(DATA FOR ANALYSIS):
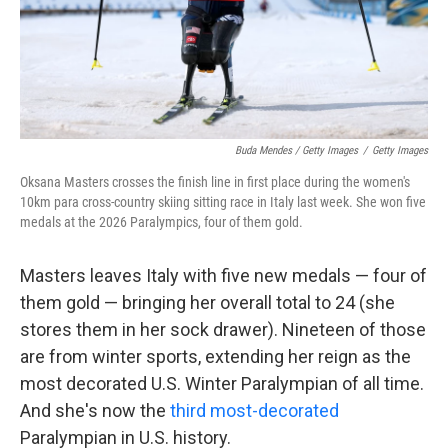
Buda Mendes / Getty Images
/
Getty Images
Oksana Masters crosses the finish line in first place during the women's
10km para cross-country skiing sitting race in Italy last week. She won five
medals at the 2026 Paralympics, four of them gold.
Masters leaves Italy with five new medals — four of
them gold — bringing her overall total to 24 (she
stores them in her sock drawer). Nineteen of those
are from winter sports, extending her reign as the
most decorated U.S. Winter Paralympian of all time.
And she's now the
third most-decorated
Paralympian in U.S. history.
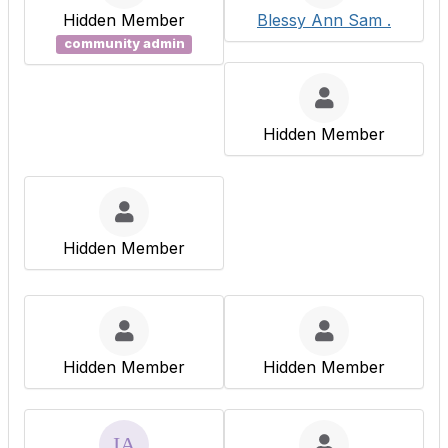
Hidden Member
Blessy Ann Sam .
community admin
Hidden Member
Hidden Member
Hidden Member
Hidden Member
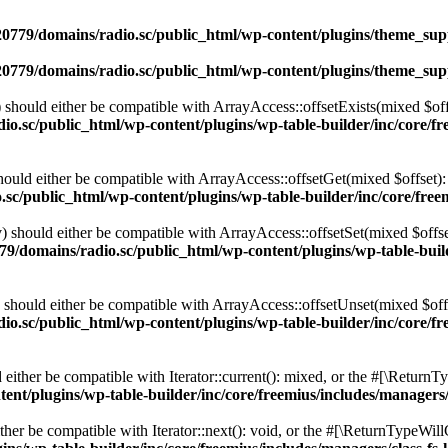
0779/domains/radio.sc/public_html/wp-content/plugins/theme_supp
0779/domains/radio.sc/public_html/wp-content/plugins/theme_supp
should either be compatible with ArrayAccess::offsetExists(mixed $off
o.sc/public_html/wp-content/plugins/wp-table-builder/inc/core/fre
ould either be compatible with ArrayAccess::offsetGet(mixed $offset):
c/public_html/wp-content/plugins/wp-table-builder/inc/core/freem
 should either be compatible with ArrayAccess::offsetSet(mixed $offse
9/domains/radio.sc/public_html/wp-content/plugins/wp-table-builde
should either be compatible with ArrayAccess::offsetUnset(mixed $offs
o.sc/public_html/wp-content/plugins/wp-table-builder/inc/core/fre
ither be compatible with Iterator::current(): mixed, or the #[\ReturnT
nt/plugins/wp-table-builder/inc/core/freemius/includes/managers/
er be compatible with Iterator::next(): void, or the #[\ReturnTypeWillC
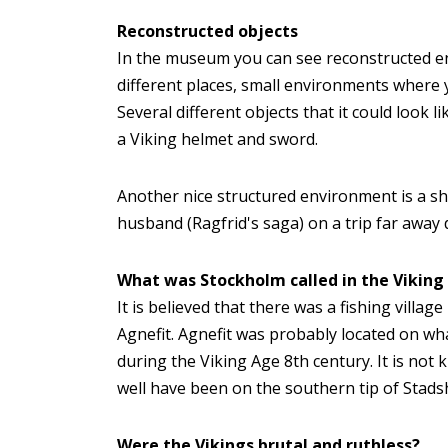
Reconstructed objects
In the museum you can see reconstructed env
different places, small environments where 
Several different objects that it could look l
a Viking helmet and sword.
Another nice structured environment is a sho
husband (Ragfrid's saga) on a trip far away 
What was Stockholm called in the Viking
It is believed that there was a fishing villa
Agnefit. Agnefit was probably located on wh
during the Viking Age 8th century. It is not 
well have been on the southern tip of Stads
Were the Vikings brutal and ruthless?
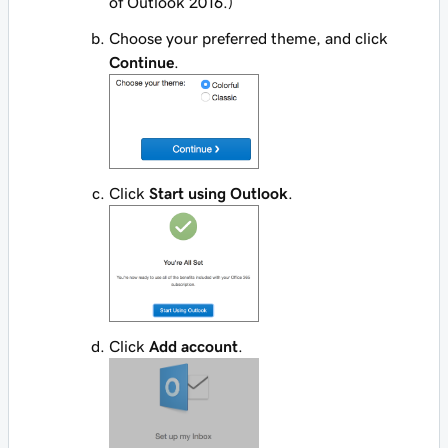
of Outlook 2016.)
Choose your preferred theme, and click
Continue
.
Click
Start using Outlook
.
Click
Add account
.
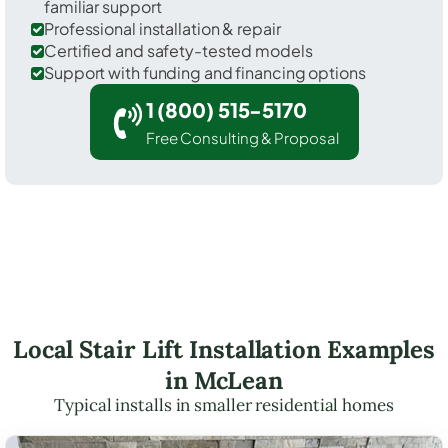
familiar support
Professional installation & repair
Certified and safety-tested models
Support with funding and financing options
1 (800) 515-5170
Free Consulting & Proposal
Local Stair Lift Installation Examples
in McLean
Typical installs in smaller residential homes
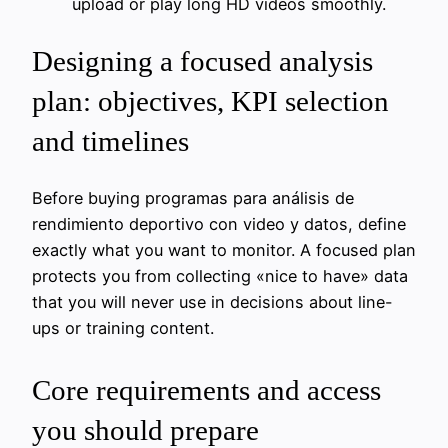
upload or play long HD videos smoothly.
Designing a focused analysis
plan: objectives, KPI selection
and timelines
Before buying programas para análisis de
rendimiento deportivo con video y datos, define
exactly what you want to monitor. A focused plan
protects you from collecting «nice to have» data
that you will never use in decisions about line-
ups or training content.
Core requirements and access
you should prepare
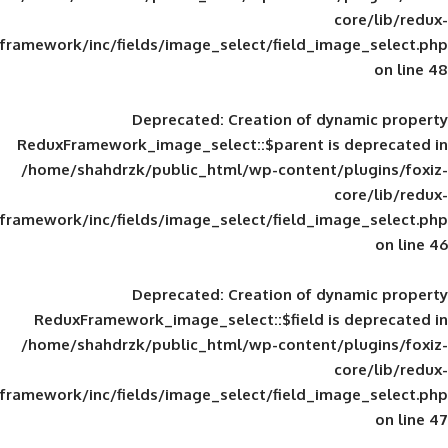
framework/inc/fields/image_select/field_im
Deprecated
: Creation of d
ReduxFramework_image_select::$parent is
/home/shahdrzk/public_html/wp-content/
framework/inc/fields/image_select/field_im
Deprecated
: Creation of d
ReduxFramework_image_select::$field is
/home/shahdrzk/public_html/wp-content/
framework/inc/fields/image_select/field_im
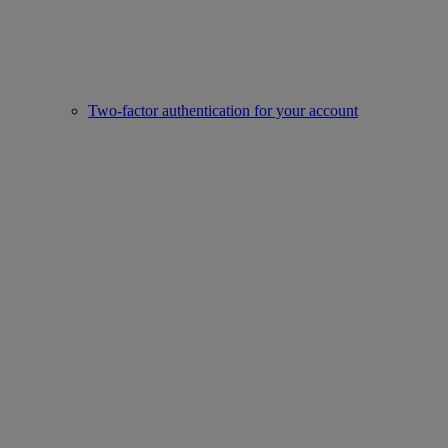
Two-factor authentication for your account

---

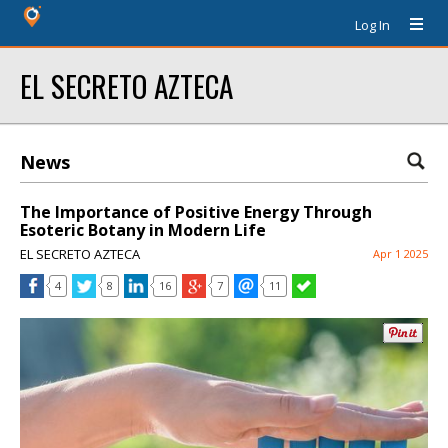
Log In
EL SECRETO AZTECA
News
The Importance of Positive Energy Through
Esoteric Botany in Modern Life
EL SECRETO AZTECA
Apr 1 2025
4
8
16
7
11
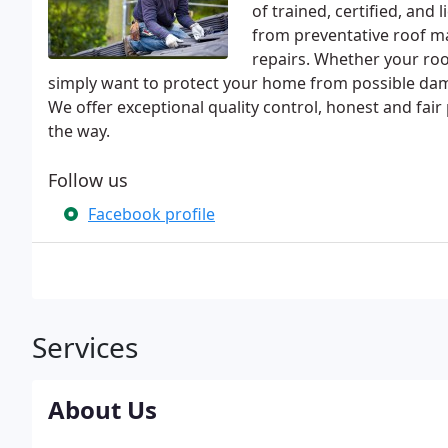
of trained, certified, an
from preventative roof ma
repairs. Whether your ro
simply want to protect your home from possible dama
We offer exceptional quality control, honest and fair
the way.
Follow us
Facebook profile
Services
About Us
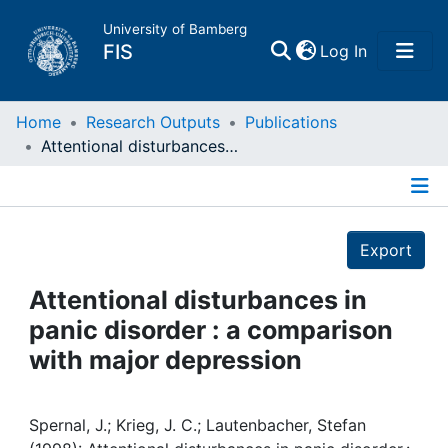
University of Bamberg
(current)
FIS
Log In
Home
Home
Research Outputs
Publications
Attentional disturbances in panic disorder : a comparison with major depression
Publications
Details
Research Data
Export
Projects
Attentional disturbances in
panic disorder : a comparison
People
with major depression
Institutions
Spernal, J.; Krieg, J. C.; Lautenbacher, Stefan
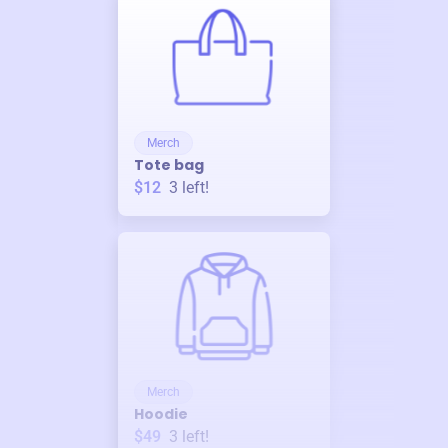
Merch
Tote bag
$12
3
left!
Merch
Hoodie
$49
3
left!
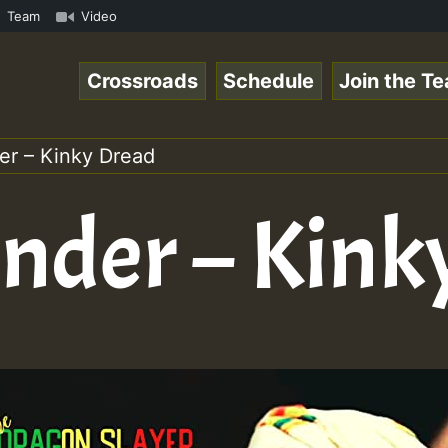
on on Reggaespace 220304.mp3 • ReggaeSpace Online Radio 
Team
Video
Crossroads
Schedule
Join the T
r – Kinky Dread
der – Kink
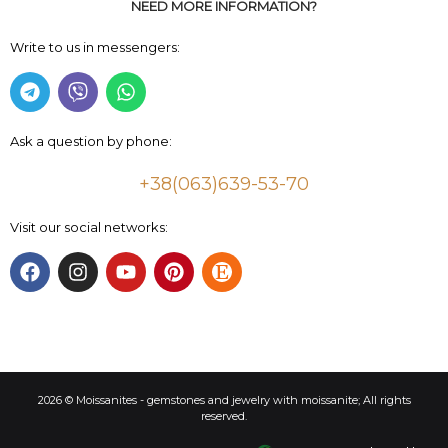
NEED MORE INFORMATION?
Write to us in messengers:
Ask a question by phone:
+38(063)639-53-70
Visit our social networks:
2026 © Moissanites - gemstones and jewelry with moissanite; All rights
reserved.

* * *

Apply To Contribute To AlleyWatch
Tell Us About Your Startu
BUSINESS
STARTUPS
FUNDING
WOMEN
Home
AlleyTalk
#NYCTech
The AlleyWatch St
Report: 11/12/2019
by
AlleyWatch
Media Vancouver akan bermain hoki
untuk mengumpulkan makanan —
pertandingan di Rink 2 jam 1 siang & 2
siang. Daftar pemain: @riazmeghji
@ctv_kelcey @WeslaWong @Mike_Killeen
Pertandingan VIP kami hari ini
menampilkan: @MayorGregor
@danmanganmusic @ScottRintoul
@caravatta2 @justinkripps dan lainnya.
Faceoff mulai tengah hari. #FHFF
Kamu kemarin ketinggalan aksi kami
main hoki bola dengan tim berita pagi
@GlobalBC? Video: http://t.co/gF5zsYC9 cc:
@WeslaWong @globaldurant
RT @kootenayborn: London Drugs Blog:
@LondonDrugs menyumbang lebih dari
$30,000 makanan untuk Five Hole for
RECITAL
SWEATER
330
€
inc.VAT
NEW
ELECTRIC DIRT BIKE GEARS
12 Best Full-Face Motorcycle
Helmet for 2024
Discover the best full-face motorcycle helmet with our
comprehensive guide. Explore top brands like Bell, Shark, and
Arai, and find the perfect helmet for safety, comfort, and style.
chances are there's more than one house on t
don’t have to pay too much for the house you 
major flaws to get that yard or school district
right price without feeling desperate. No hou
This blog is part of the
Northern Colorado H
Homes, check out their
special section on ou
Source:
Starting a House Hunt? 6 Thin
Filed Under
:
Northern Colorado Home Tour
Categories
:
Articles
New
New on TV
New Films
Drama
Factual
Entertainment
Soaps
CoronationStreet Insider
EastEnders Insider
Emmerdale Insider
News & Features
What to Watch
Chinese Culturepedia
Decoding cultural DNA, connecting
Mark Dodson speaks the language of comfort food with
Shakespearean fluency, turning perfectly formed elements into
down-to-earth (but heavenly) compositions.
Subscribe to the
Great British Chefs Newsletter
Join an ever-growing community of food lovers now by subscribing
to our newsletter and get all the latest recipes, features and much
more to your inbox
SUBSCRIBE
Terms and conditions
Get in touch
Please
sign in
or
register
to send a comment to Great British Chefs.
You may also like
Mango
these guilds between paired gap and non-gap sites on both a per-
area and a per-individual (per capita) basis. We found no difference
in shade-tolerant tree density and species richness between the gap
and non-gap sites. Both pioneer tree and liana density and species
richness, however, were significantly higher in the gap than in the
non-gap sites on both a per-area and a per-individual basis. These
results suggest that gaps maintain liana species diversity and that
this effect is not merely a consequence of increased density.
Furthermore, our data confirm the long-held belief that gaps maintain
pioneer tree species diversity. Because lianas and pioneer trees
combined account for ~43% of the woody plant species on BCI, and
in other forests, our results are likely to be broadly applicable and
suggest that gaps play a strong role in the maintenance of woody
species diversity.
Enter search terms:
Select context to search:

(YOUR OBJECTIVE):
Could you return exactly the lines above from the line with "Buda Mendes / Getty Images" to the line with "most decorated U.S.", both included, and nothing else?

(FINAL ANSWER):
Buda Mendes / Getty Images
/
Getty Images
Oksana Masters crosses the finish line in first place during the women's
10km para cross-country skiing sitting race in Italy last week. She won five
medals at the 2026 Paralympics, four of them gold.
Masters leaves Italy with five new medals — four of
them gold — bringing her overall total to 24 (she
stores them in her sock drawer). Nineteen of those
are from winter sports, extending her reign as the
most decorated U.S. Winter Paralympian of all time.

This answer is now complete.